▸ ENTRIES PROVIDED:

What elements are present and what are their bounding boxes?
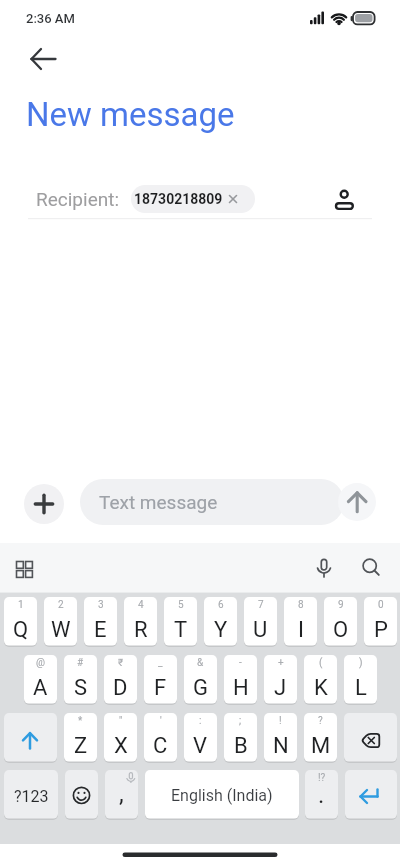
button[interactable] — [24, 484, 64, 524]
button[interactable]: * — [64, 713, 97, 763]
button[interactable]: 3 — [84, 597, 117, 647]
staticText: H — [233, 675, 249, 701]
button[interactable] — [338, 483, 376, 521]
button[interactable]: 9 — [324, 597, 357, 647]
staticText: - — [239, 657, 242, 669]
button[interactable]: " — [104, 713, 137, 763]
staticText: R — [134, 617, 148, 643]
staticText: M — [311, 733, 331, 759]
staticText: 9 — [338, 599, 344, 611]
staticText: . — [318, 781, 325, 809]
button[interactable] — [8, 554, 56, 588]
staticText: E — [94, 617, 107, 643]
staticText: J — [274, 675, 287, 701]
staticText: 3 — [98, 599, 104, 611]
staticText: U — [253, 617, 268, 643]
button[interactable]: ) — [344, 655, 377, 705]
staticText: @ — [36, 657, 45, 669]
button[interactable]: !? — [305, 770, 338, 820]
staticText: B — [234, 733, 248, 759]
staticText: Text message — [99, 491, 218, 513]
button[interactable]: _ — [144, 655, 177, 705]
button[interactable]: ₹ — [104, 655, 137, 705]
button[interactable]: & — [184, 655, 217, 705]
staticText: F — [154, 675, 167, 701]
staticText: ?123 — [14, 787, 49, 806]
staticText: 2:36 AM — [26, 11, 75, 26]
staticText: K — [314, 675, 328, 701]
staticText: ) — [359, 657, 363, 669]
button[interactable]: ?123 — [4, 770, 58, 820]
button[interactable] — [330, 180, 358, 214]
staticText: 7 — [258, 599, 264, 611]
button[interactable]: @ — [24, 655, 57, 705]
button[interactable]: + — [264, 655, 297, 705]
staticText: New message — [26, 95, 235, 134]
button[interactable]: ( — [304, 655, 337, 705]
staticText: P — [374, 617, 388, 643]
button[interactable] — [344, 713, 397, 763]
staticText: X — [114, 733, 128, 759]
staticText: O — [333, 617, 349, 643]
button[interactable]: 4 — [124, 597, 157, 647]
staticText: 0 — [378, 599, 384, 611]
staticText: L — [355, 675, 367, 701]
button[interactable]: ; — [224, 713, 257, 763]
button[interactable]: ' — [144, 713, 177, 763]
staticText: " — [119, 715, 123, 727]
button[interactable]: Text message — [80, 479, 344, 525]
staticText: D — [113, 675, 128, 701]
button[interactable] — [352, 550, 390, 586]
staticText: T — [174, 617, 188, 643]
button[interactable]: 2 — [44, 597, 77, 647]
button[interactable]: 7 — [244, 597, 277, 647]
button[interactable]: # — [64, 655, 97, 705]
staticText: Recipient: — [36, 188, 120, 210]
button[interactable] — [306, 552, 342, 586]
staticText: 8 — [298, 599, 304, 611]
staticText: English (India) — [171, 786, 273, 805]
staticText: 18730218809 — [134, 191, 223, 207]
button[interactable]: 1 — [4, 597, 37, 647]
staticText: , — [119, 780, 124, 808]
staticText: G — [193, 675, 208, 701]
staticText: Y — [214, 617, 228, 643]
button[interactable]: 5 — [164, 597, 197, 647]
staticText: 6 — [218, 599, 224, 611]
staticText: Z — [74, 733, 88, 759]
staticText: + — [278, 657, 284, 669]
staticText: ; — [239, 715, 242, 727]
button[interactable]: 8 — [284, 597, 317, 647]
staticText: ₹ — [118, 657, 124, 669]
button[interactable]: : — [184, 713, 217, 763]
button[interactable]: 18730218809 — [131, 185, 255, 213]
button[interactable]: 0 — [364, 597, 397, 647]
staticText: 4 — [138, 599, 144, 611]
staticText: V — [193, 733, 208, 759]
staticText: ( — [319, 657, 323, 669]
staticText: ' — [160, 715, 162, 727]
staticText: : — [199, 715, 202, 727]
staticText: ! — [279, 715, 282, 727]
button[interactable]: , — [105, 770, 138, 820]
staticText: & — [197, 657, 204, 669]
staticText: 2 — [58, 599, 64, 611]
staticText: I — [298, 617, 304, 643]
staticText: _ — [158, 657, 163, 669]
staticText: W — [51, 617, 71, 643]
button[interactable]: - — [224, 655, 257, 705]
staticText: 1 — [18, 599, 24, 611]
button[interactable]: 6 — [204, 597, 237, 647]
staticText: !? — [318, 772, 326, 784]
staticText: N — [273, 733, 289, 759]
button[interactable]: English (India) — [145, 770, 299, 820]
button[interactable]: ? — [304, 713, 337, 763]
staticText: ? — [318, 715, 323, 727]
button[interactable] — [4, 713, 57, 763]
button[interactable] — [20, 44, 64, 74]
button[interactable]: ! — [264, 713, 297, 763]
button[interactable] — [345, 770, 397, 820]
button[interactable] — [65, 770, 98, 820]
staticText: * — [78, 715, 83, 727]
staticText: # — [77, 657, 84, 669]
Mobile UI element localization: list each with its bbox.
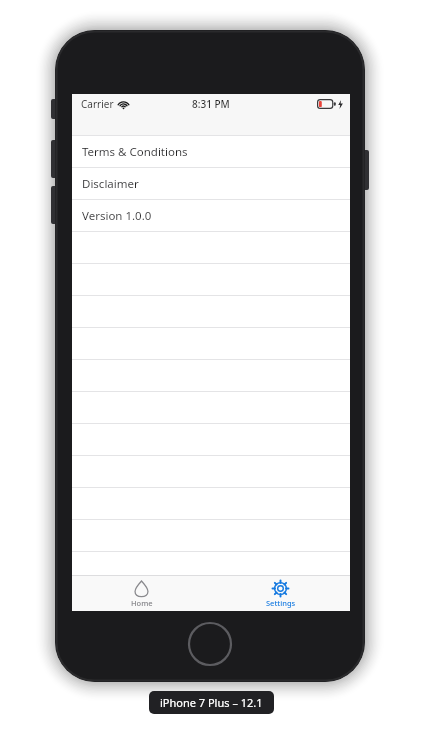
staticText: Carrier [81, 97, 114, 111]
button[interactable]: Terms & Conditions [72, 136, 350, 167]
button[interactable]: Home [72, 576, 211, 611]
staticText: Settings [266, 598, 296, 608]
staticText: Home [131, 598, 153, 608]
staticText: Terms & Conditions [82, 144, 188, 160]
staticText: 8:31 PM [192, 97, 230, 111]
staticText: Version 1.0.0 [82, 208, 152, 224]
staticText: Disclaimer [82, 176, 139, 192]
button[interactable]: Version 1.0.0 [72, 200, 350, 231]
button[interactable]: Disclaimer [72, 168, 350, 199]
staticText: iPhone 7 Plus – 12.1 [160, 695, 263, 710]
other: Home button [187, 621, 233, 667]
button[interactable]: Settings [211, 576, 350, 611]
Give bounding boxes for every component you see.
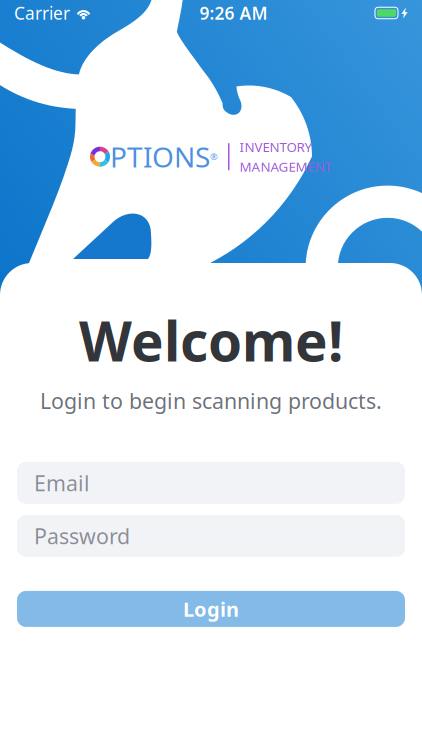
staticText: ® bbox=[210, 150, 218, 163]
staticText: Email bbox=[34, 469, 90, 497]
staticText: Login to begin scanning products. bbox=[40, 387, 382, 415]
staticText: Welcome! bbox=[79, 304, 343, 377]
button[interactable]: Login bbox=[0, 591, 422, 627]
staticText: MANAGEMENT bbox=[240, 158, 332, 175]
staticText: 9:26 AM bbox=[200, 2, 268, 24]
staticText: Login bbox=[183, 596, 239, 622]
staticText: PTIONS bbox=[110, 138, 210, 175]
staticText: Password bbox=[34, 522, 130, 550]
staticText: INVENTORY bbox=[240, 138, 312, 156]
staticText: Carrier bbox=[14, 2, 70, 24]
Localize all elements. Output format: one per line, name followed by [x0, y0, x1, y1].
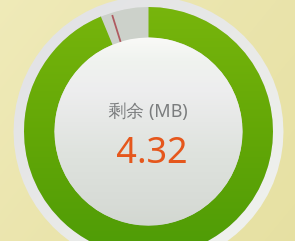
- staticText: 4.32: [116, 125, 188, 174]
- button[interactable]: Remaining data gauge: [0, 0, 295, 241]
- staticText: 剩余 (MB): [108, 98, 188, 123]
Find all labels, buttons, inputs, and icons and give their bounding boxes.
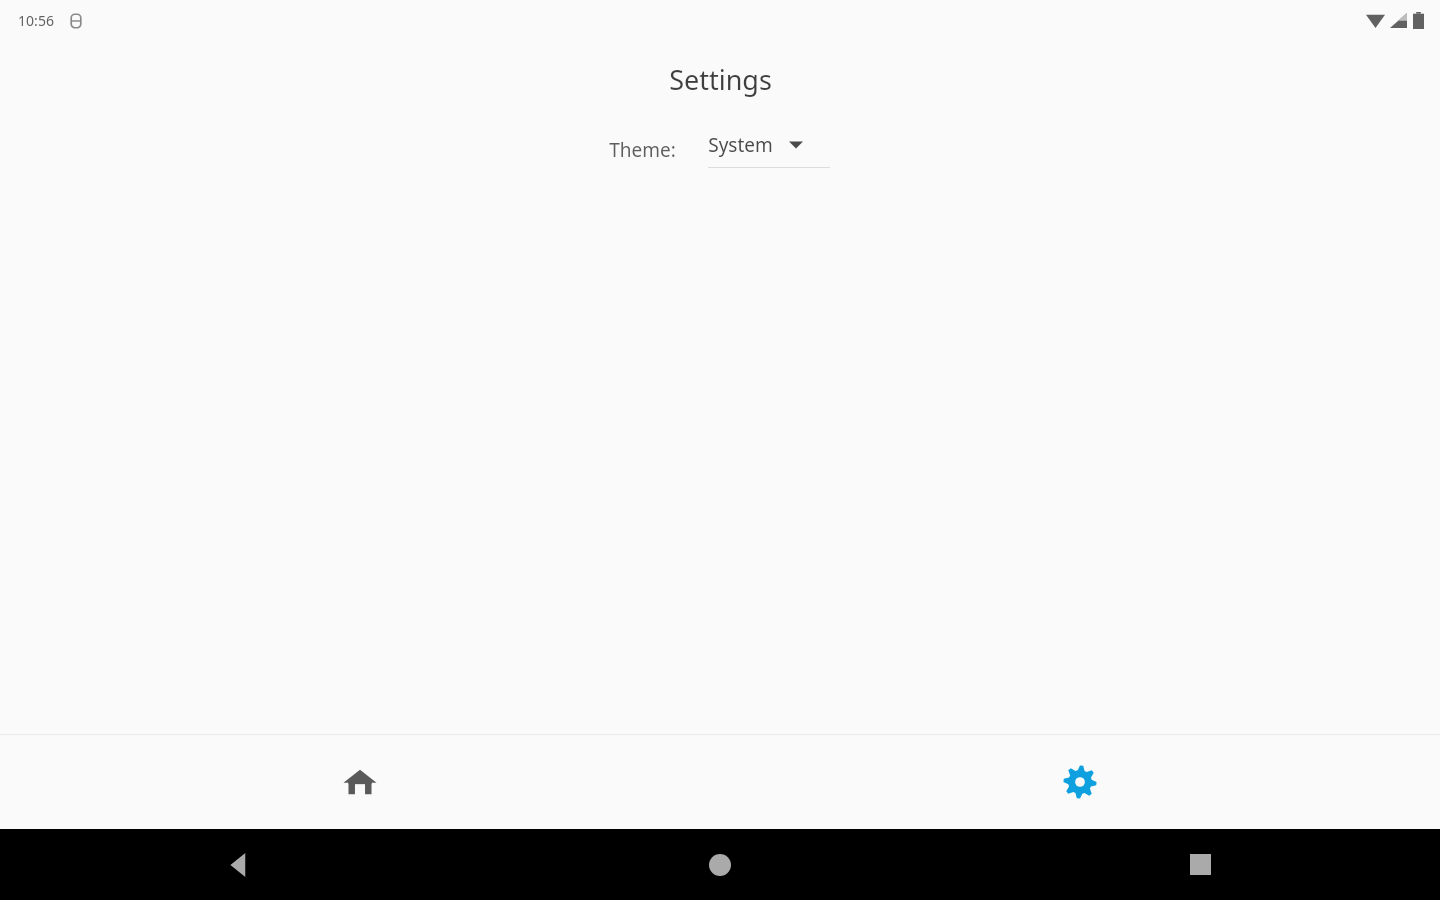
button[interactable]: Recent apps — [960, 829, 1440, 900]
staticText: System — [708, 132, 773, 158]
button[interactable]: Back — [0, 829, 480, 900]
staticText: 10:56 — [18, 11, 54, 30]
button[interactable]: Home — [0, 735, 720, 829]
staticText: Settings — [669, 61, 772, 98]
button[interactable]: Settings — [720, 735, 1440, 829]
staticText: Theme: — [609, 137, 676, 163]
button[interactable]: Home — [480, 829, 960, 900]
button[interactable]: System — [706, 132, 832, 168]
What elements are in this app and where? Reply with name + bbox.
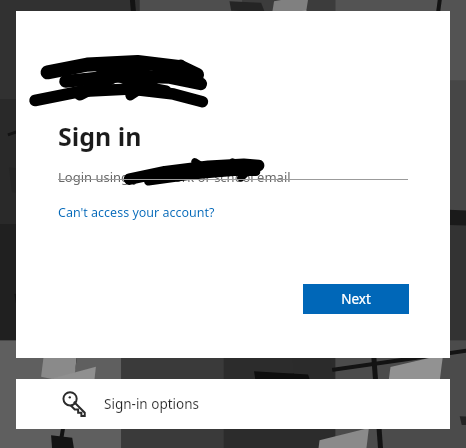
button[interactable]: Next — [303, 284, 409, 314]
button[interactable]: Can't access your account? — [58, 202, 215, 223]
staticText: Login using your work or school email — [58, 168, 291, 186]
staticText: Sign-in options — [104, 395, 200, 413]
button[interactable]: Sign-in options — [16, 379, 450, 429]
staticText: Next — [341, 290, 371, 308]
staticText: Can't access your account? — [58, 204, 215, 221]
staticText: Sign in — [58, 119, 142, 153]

▸ WHAT YOU SHOULD DO:
Everything from the line with "What elements are in" through the last line above should be reproduced exactly, both ends included; pictures must be omitted.

▸ PROBLEM SOLUTION:
What elements are in this app and where? Reply with name + bbox.
button[interactable]: Next — [303, 284, 409, 314]
button[interactable]: Can't access your account? — [58, 202, 215, 223]
staticText: Login using your work or school email — [58, 168, 291, 186]
staticText: Sign-in options — [104, 395, 200, 413]
button[interactable]: Sign-in options — [16, 379, 450, 429]
staticText: Next — [341, 290, 371, 308]
staticText: Can't access your account? — [58, 204, 215, 221]
staticText: Sign in — [58, 119, 142, 153]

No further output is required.